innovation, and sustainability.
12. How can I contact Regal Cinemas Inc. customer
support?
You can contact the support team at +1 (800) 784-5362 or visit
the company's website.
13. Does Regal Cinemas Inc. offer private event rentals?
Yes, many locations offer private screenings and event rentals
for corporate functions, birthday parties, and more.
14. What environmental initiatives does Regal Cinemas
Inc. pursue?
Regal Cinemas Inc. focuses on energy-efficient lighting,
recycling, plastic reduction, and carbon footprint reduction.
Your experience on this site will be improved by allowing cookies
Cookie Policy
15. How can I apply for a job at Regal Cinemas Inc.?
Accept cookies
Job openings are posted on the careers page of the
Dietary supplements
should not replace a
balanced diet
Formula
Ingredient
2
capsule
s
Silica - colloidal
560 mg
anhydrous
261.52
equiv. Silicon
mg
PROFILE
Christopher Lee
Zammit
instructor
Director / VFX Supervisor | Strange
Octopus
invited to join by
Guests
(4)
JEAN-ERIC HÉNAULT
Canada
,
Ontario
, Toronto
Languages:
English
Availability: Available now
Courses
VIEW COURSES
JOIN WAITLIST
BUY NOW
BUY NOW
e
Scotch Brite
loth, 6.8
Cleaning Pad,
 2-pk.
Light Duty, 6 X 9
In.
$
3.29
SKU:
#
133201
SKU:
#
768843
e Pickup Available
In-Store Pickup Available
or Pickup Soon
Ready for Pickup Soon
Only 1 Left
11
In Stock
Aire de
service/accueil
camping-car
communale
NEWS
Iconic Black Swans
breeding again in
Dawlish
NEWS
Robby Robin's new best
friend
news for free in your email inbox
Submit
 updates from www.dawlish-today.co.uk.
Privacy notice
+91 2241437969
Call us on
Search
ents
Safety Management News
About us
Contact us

**TO DO**
Spot every line in the entries that includes the word "event", and copy each one out.

**ANSWER SECTION**
13. Does Regal Cinemas Inc. offer private event rentals?
Yes, many locations offer private screenings and event rentals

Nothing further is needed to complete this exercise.